Managing Performance is not just about getting the best of your people. It is that too. But it is so much more.
The truly performance driven organizations will begin with an assessment of its own strengths and opportunities to improve in the light of where they want to go. Organizations are so caught up in the dynamism of 'running' their business that they miss out on the opportunities of stepping back to take a good hard look at what they can do better than their competitors. Those that do may be surprised at their image in the mirror. And begin their journey towards becoming leaner and fitter.
Articulating the direction is usually the first step,and keeping it in the close confines of the Strategy Cell is usually the last. Many organizations produce a scorecard or dashboard of measures which they think will help them get to their objectives and roll it down the lines. With rhetorics like "What gets measured gets done!" And without getting people on board about why they are measuring what they are measuring. An involved team always gets the best results. There are lessons organizations can learn from the soccer field.
The first step is to communicate the strategy to the people that will implement it.I have found a strategy map is a simple way to align the organization and understand the role each key function plays in its success. The next is to involve them in the exercise of finding the right measures.( the soccer game principle again -involve your team). This approach serves more than one objective. First, what we are measuring here is the progress towards the organizations objectives and its processes, not the individual, second when people are involved in the developing measure stage, they are less likely to be resistant. This is also the stage when enthusiasm wanes. Especially when there are seemingly intangible objectives. Even with tangible measures, the exercise of datamining to find if a 'current level' can be established can be a humongous task. There is also a tendency among the data gathering team to 'police' at this stage. Facilitation by a senior manager and change management techniques applied early will prevent these pitfalls early.

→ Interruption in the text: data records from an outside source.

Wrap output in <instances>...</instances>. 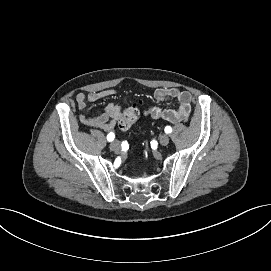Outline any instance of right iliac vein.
<instances>
[{
	"label": "right iliac vein",
	"mask_w": 271,
	"mask_h": 271,
	"mask_svg": "<svg viewBox=\"0 0 271 271\" xmlns=\"http://www.w3.org/2000/svg\"><path fill=\"white\" fill-rule=\"evenodd\" d=\"M119 148H120V144H119L118 141H113V142L111 143V145H110L111 151L116 152V151L119 150Z\"/></svg>",
	"instance_id": "right-iliac-vein-1"
}]
</instances>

After the organizatons have a perfect scorecard and maybe even a perfect tool to report out the data the job is still not done.
The culture of managing by the metrics, by using them as the key review measures needs to be established. This is the second point of danger. Organizations may find that the measures are not telling them the true story and they have to get back to the drawing board again! Or there is too much discussion on the measures and less on improvements. I have found documenting the measure definitions and circulating them after they have been finalized a good way to get around this hurdle. But what can be a greater hurdle in these reviews is the leader's reluctance to review by the measures. Facilitation and continuous coaching is required before review meetings can get effective.

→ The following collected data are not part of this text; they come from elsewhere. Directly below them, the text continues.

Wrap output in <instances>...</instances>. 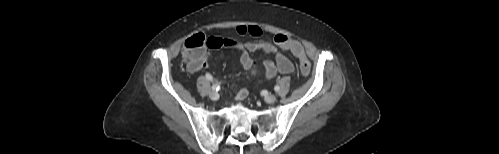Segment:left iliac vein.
Masks as SVG:
<instances>
[{
    "mask_svg": "<svg viewBox=\"0 0 499 154\" xmlns=\"http://www.w3.org/2000/svg\"><path fill=\"white\" fill-rule=\"evenodd\" d=\"M276 99H277L276 95L269 94V95L265 96L264 101L266 103H270L271 104V103H274L276 101Z\"/></svg>",
    "mask_w": 499,
    "mask_h": 154,
    "instance_id": "4c4485c4",
    "label": "left iliac vein"
}]
</instances>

Once the performance management system begins to run like a well oiled machine for about a year, the key players ( Strategy Management Office of Scorecard Champions) need to step back to assess the effectiveness of the perfrmance management system itself. Are we measuring the right things? Has there been a midway change in direction which we are not measuring on our scorecard, are reviews happening as schdeuled and are they effective in initiating improvement initiatives. Are we saving more time by focusing on the right things?
Answers need to feed into the strategy development process.